This Saturday, March 23

6:00 - 9:30 p.m.

Community Hall

57 Desert Road, Freeport

The Tuition Support Auction is THIS Saturday March 23 – have you:
• Bought cash raffle tickets? They were mailed to your home, or available in all offices.
• Sent in your RSVP? Discounted tickets available if you cannot afford the entry fee.
• Called a friend (from outside Merriconeag) to come as your free guest?
• Arranged for a sitter? IF having free baby-sitting is the only way you can come to the auction, click this link.
• Signed up to work a shift the night of the Auction? Click here. The auction can’t run smoothly without your help.

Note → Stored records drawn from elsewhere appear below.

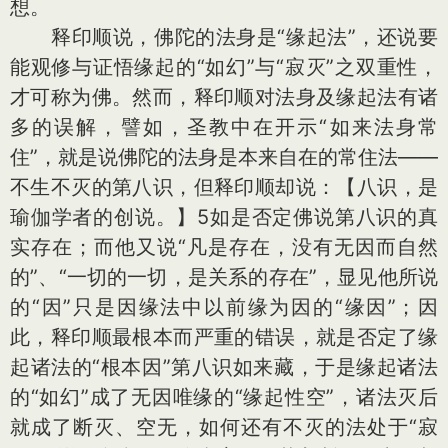
想。
释印顺说，佛陀的法身是“缘起法”，还说要
能观修与证悟缘起的“如幻”与“寂灭”之双重性，
才可称为佛。然而，释印顺对法身及缘起法有诸
多的误解，譬如，圣教中在开示“如来法身常
住”，就是说佛陀的法身是本来自在的常住法——
不生不灭的第八识，但释印顺却说：【八识，是
瑜伽学者的创说。】5如是否定佛说第八识的真
实存在；而他又说“凡是存在，没有无因而自然
的”、“一切的一切，是关系的存在”，显见他所说
的“因”只是因缘法中以前缘为因的“缘因”；因
此，释印顺最根本而严重的错误，就是否定了缘
起诸法的“根本因”第八识如来藏，于是缘起诸法
的“如幻”成了无因唯缘的“缘起性空”，诸法灭后
就成了断灭、空无，如何还有不灭的法处于“寂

There are still quite a few spots to fill!

Click here for a PDF of the Auction Catalog!

Bring in the Goods: All items (except perishables) for the Silent Auction should be brought to the Farmhouse as soon as possible, no later than Friday morning.

Not sure if you want to come? Have you heard about the skits in the variety show? You won’t want to miss the faculty and parent – these are once in a lifetime debuts (or possibly the only time they’ll ever do it!)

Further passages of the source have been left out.